If you're the victim of an auto accident, your personal injury attorney works hard to get you a fair settlement from your insurance claim. During this time, you also need to write and send in a demand letter to the insurance company responsible for the payout of the settlement. A demand letter generally lets the insurance company know the extent of your injuries, as well as how much your medical bills cost to treat them. But there are two things you shouldn't leave out in the your demand letter that may help your claim, including these below.
You Pay Child Support
If you pay child support to your children's other parent, an auto accident may keep you from doing so. This may discourage you, especially if the other parent depends on the financial support to help pay for your children's rent, clothing and high food costs. You may even fall months behind on your support obligations.
As you recover from your no-fault auto accident, you may not have the option to bring in a steady income due to your injuries. This may place you in a bind with family court. If family court takes your child support obligations directly out of your weekly, bi-weekly or monthly paychecks, you may eventually face several problems like these below:
- The loss of your driver's license – This may happen if the court suspends it from the lack of payment.

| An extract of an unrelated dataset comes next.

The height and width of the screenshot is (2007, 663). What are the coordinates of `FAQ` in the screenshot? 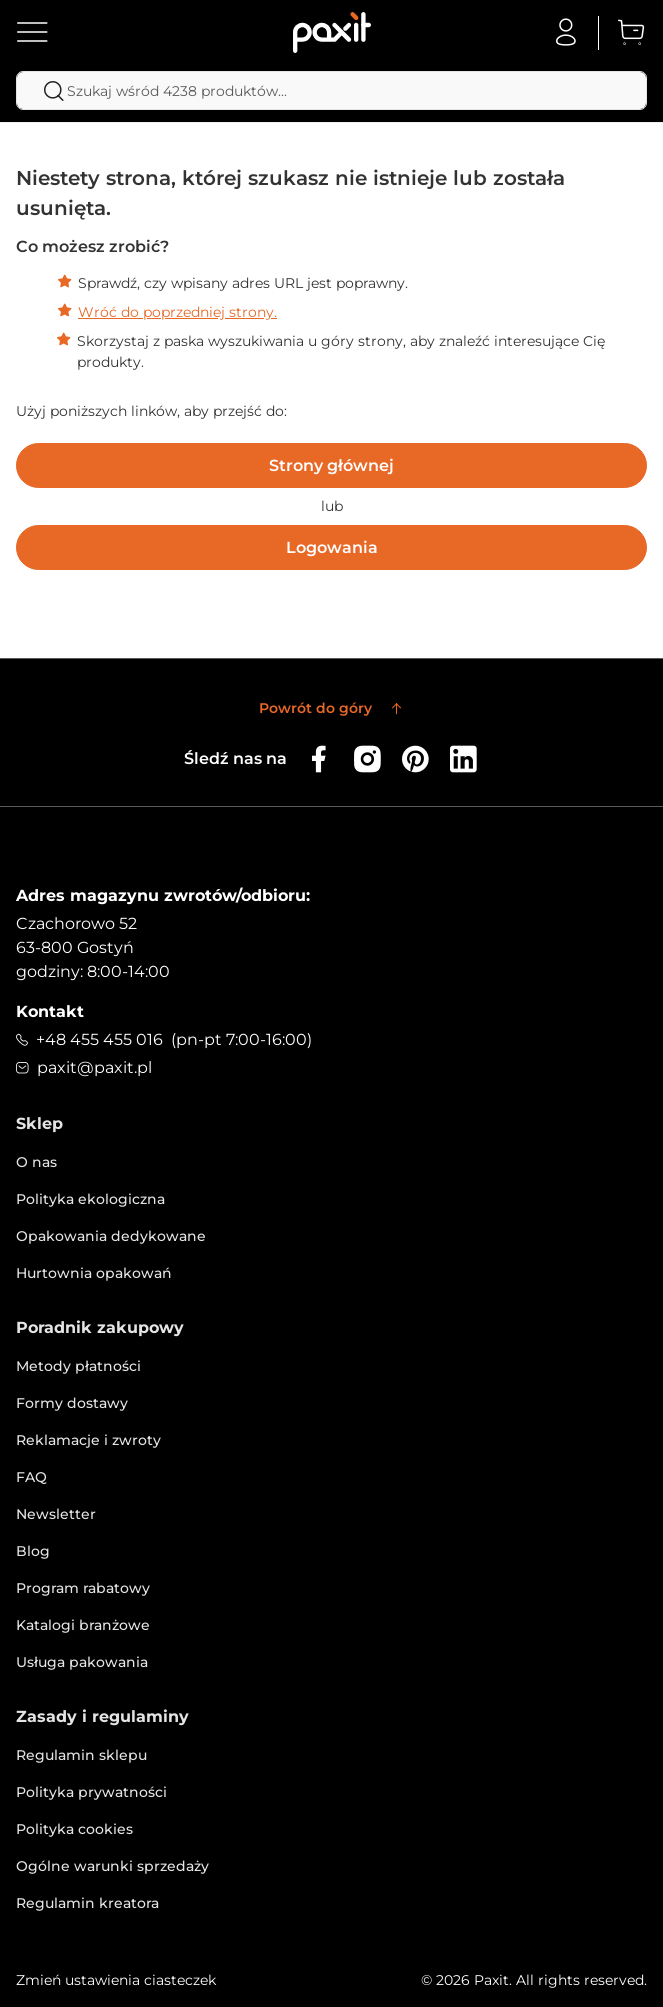 It's located at (31, 1477).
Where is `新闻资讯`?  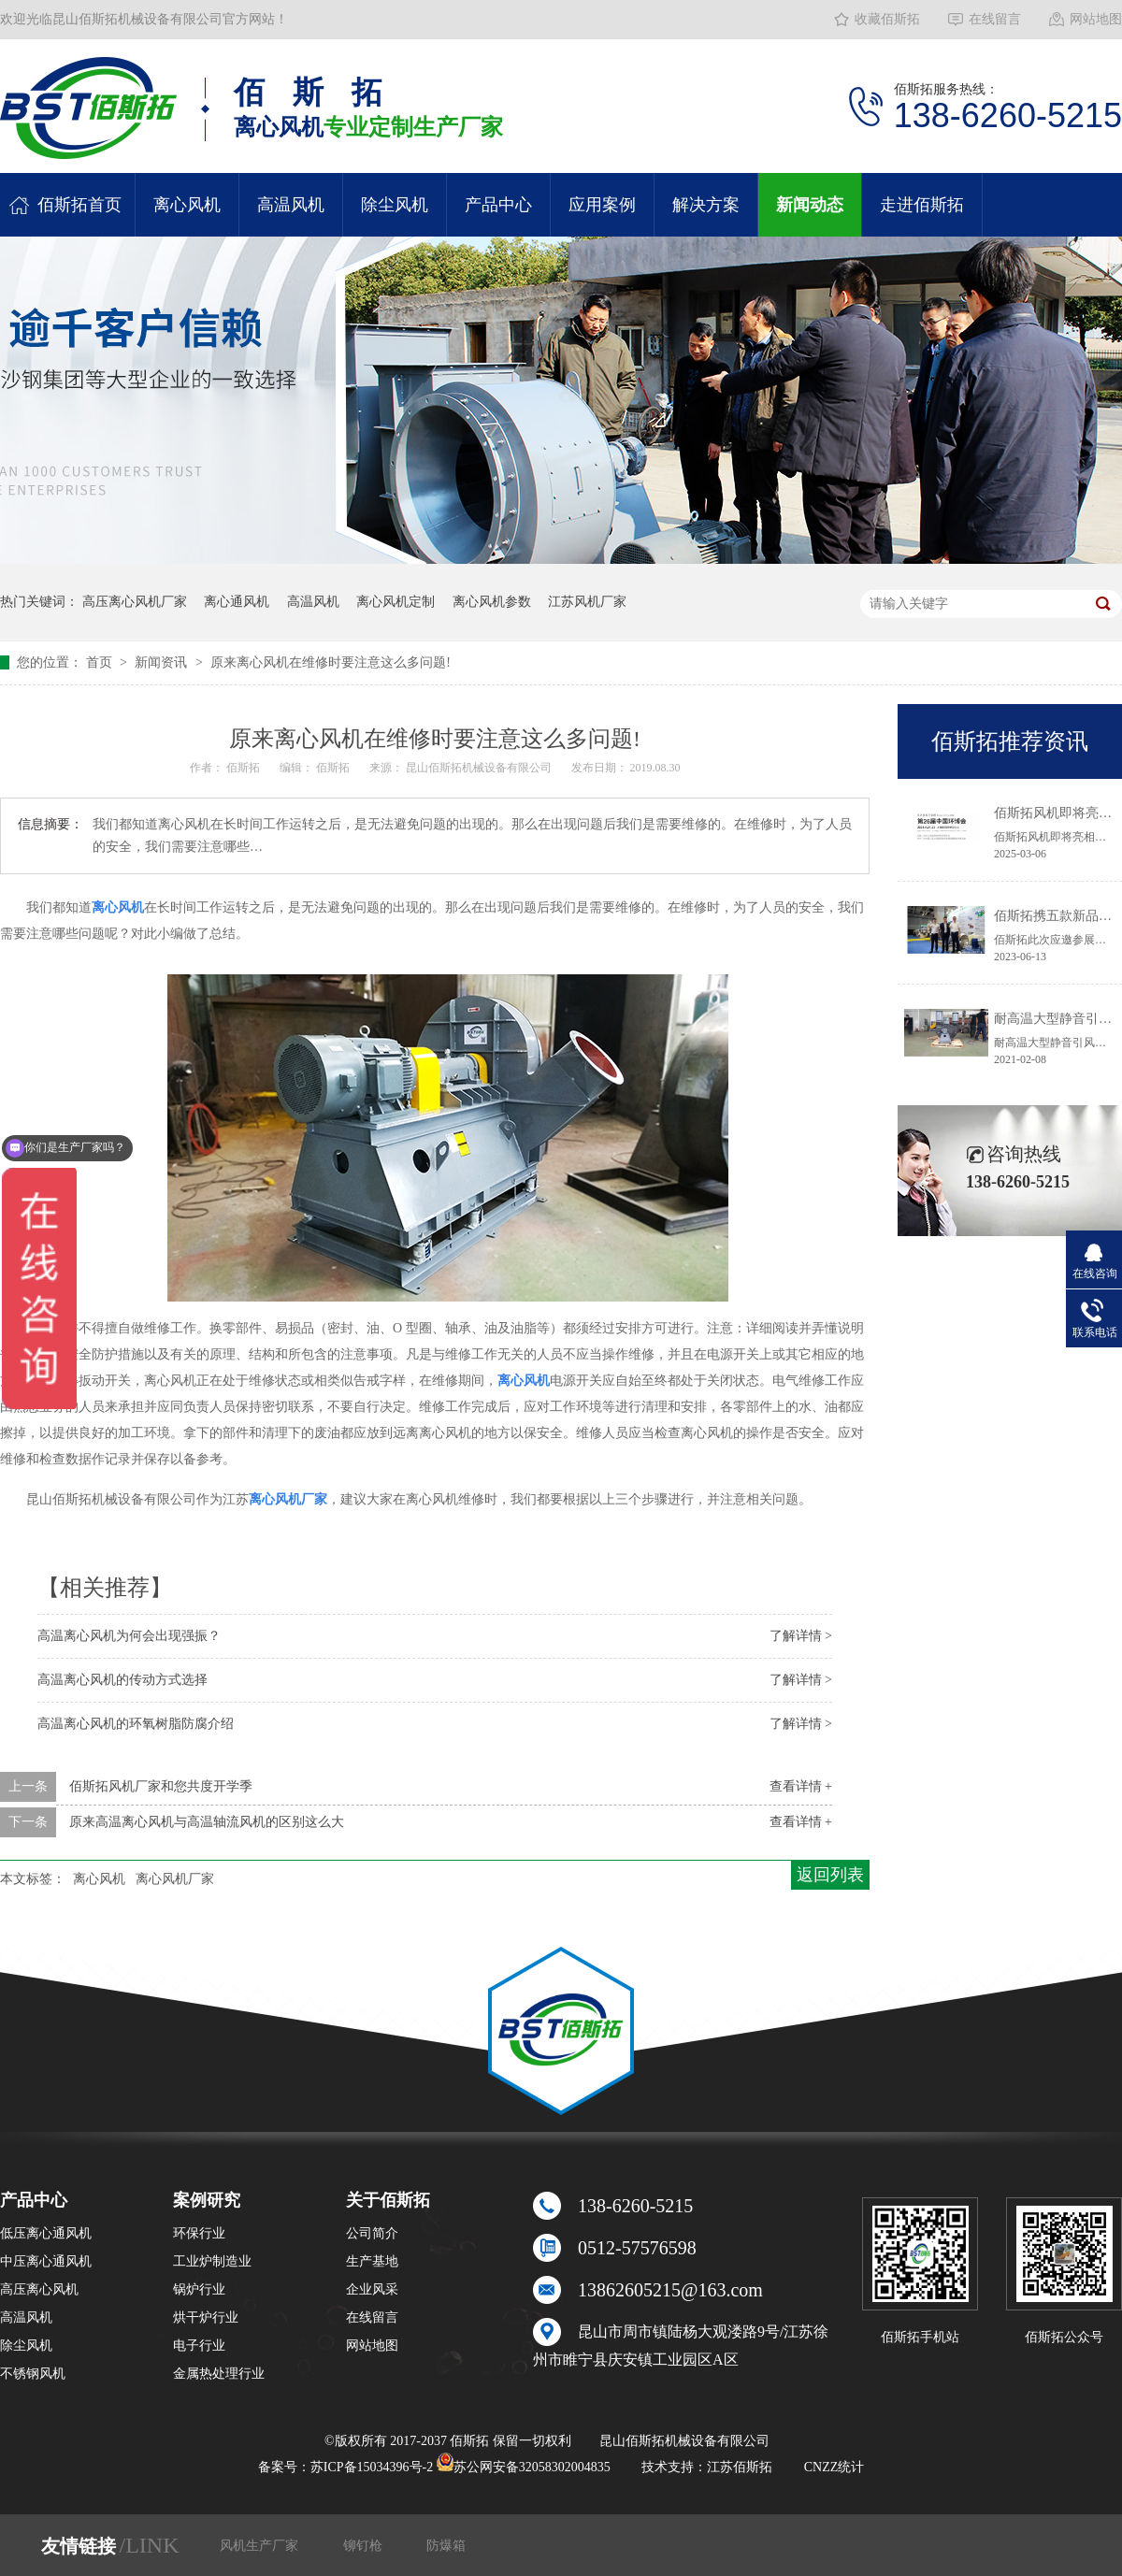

- Jail time for falling too far behind – This may happen if you miss six or more payments in a row, and the amount you owe reaches a substantial amount.
- Relationship problems with the other parent – It may create a hostile environment with your kids because they may experience financial hardships from the lack of child support.
If you inform the insurance company about your situation, your attorney may negotiate a higher settlement payout for you. Remember, the car accident wasn't your fault and you deserve a settlement that may cover your past due child support obligations until you get on your feet.
Loss of Current Job Position
Missed child support payments aren't the only things that may happen to you. If you worked for a long time at the same place of employment, it can affect your job standing while you recover. Unless your injuries are minor, you may not have the opportunity to return to work in a reasonable amount of time. You may lose your current job position because of this.
The Family and Medical Leave Act allows employees, who obtain 1,250 hours of full-time work during a 12-month time period, to return to their jobs if they suffer from a health or medical emergency. This act may also prevent an employer from firing you during this recovery time. However, your employer may choose to demote you if he or she feels that you:
Lost the Physical or Mental Capabilities to Meet the Job's Requirements
For example, you now suffer from an extensive brain injury that prevents you from carrying out your duties in a timely manner. You can work another position that doesn't require strong thinking skills, but it lacks the pay or prestige you had with your old position.
Took Too Long to Recover and Lost the Skills the Position Requires
For instance, the job position requires ongoing certifications in order to maintain specific state or federal stipulations for it. Because of your extensive time off, you didn't have the time or ability to update or keep up these stringent requirements.
You may list or add these problems to your demand letter because they affect your current and future livelihood. The settlement you receive from the no-fault accident may allow you to set aside money to help pay your bills, or to keep you afloat until your health gets better.
You shouldn't be afraid to tell the insurance company about any life-changing events you experience because of the accident. Although there's no guarantee that you'll receive a higher settlement, it doesn't hurt to list the above issues on your demand letter. If you need assistance with your demand letter, consult with your attorney for additional help and advice.